Office Server Search Gatherer Test
The MOSS 2007 Search feature is implemented using two MOSS services:
- Indexing: Responsible for crawling content sources and building index files.
- Searching: Responsible for finding all information matching the search query by searching the index files.
All searching is performed against the index files; if these files do not contain what the user is looking for, there will not be a match. So, the index files are critical to the success of the search feature of MOSS. The search functionality can be described in its simplest form as a Web page where the user defines his or her search query.
The index role can be configured to run on its own MOSS server, or run together with all the other roles, such as the Web service, Excel Services and Forms Services. It performs its indexing tasks following this general e:
- SharePoint stores all configuration settings for the indexing in its database.
- When activated, the index will look in SharePoint's databases to see what content sources to index, and what type of indexing to perform, such as a full or incremental indexing.
- The index service will start a program called the Gatherer, which is a program that will try to open the content that should be indexed.
- For each information type, the Gatherer will need an Index Filter, or IFilter, that knows how to read text inside this particular type of information. For example, to read a MS Word file, an IFilter for .DOC is needed.
- The Gatherer will receive a stream of Unicode characters from the IFilter. It will now use a small program called a Word Breaker; its job is to convert the stream of Unicode characters into words.
- However, some words are not interesting to store in the index, such as "the", "a", and numbers; the Gatherer will now compare each word found against a list of Noise Words. This is a text file that contains all words that will be removed from the stream of words.
- The remaining words are stored in an index file, together with a link to the source. If that word already exists, only the source will be added, so one word can point to multiple sources.
- If the source was information stored in SharePoint, or a file in the file system, the index will also store the security settings for this source. This will prevent a user from getting search results that he or she is not allowed to open.

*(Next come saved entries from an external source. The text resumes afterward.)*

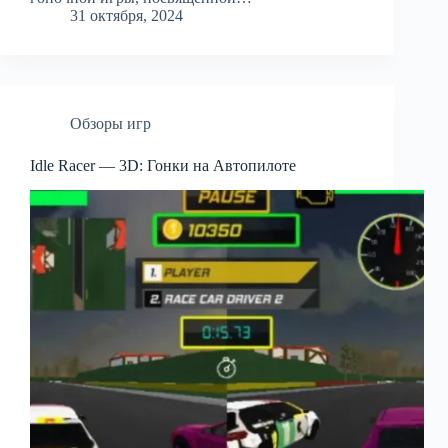
31 октября, 2024
Обзоры игр
Idle Racer — 3D: Гонки на Автопилоте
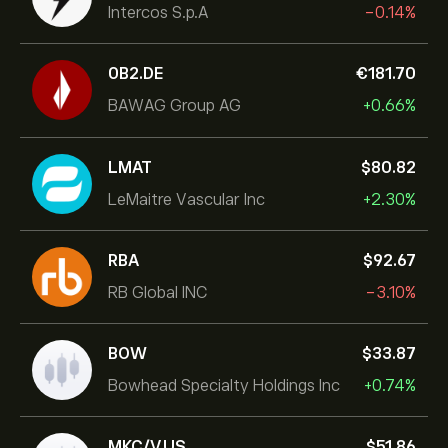
Intercos S.p.A
-0.14%
0B2.DE
‎€‎181.70
BAWAG Group AG
+0.66%
LMAT
‎$‎80.82
LeMaitre Vascular Inc
+2.30%
RBA
‎$‎92.67
RB Global INC
-3.10%
BOW
‎$‎33.87
Bowhead Specialty Holdings Inc
+0.74%
MKC/V.US
‎$‎51.86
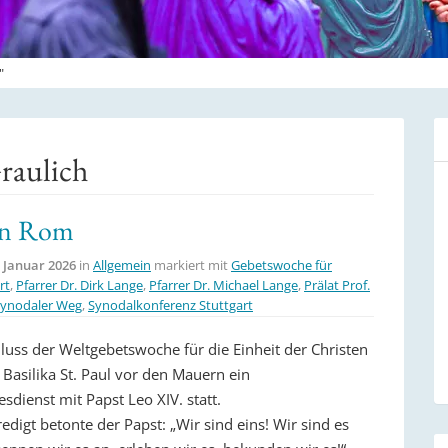
"
raulich
in Rom
. Januar 2026
in
Allgemein
markiert mit
Gebetswoche für
rt
,
Pfarrer Dr. Dirk Lange
,
Pfarrer Dr. Michael Lange
,
Prälat Prof.
synodaler Weg
,
Synodalkonferenz Stuttgart
uss der Weltgebetswoche für die Einheit der Christen
 Basilika St. Paul vor den Mauern ein
sdienst mit Papst Leo XIV. statt.
redigt betonte der Papst: „Wir sind eins! Wir sind es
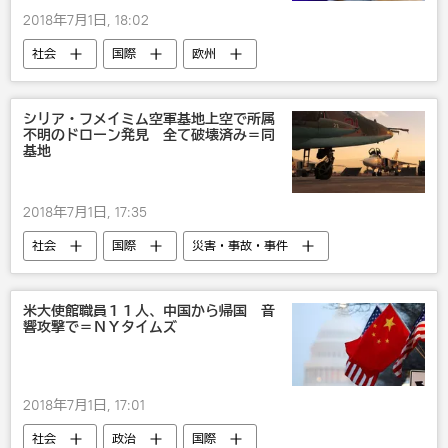
2018年7月1日, 18:02
社会
国際
欧州
スウェーデン
セックス
びっくり
裁判所
シリア・フメイミム空軍基地上空で所属
不明のドローン発見 全て破壊済み＝同
基地
2018年7月1日, 17:35
社会
国際
災害・事故・事件
中東
中東
シリア
無人機
軍事基地
軍事
米大使館職員１１人、中国から帰国 音
響攻撃で＝ＮＹタイムズ
2018年7月1日, 17:01
社会
政治
国際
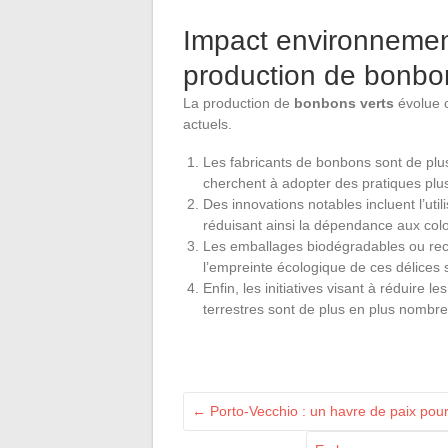
Impact environnement
production de bonbo
La production de
bonbons verts
évolue 
actuels.
Les fabricants de bonbons sont de plus
cherchent à adopter des pratiques plu
Des innovations notables incluent l’util
réduisant ainsi la dépendance aux colo
Les emballages biodégradables ou rec
l’empreinte écologique de ces délices 
Enfin, les initiatives visant à réduire
terrestres sont de plus en plus nombreu
←
Porto-Vecchio : un havre de paix pou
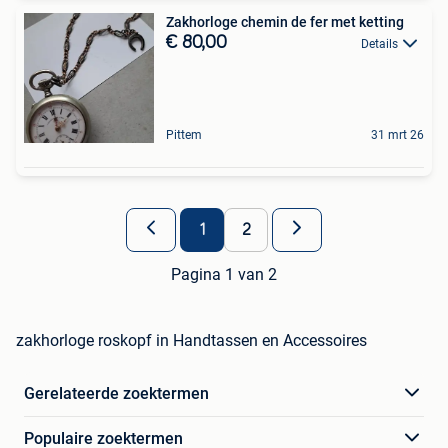
Zakhorloge chemin de fer met ketting
€ 80,00
Details
Pittem
31 mrt 26
1
2
Pagina 1 van 2
zakhorloge roskopf in Handtassen en Accessoires
Gerelateerde zoektermen
Populaire zoektermen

- Since the success of an indexing operation also depends upon how the Gatherer program functions, administrators need to keep their eyes open for irregularities in the functioning of the gatherer, so that such anomalies are detected instantly, and corrected before they can stall the indexing process.
This test monitors the gatherer, and reports issues in its performance (if any).
Target of the test : A Microsoft SharePoint Server
Agent deploying the test : An internal agent
Outputs of the test : One set of results each for the Microsoft SharePoint server that is being monitored
Parameters | Description |
---|---|
Test period |
This indicates how often should the test be executed. |
Host |
The host for which the test is to be configured. |
Port |
The port at which the host server listens. |
Measurement | Description | Measurement Unit | Interpretation |
---|---|---|---|
Documents filtered |
Indicates the number of documents filtered per second. |
Documents/Sec |
If this rate is decreasing over time, you should perform some troubleshooting to find out why your server is not filtering documents. Look for memory issues, processor issues, network issues, or site hit frequency rules that slow the gatherer process. |
Filtering threads |
Indicates the current number of filtering threads in the system. |
Number |
|
Threads accessing the network |
Indicates the number of threads currently waiting for a response from the filter process. |
Number |
These threads have sent or are sending their request off to the remote data store and are either waiting for a response or consuming the response and filtering it. You can distinguish the difference between actually waiting on the network versus filtering the document by looking at a combination of CPU usage and Network usage counters. If this number is consistently high then you are either network bound or you are bound by a "hungry" host. If you are not meeting your crawl freshness goals, you can either change your crawl schedules to minimize overlapping crawls or look the remote repositories you are crawling to optimize them for more throughput. |
Active queue length |
Indicates the number of documents currently waiting for robot threads. |
Number |
If the value of this measure is not 0, then all threads should be filtered. |
Admin clients |
Indicates the number of currently connected administrative clients. |
Number |
|
Reason to back off |
A code describing why the gatherer service went into back-off state. |
Number |
The values that this measure can take and the states they denote are available below: 0 - Up and Running. 1 - High system IO traffic. 2 - High notifications rate. 3 - Delayed recovery in progress. 4 - Due to user activity. 5 - Battery low. 6 - Memory low. 99 - Some internal reason. During a back-off period, indexing is suspended. To manually back off the gatherer service, pause the search service. If the search service itself generates the back-off, an event will be recorded and the search service will be paused automatically. There is no automatic restart, so you must manually start the search service in order to end a back-off state. Note that there is little reason to start the search service until you have solved the problem that caused the back-off in the first place. |
Threads waiting for plug-ins |
Indicates the number of threads currently waiting for plug-ins to complete an operation |
Number |
These threads have the filtered documents and are processing it in one of several plug-ins. This is when the index and property store are created. If you have a consistently high number for this counter, check the metrics reported by the Office Server Search Archival Plugin test for problem pointers. |
Delayed documents |
Indicates the number of documents that were currently delayed due to site hit frequency rules. |
Number |
If you have a plethora of rules and this number is steadily increasing over time, consider relaxing or simplifying your site hit frequency rules. A very high number may indicate a conflict in the rules that the gatherer cannot resolve or follow with efficiency. |
Idle threads |
Indicates the number of threads that are currently waiting for documents. |
Number |
These threads are not currently doing any work and will eventually be terminated. If you consistently have a more than Max Threads/Hosts idle threads you can schedule an additional crawl. If this number is 0 then you are starved. Do not schedule another crawl in this time period and analyze the durations of your crawls during this time to see if they are meeting your freshness goals. If your goals are not being met you should reduce the number of crawls. |
Heartbeats |
Indicates the number of heartbeats per second. |
Hearbeats/Sec |
A heartbeat occurs once every 10 seconds while the service is running. If the service is not running there will be no heartbeat. |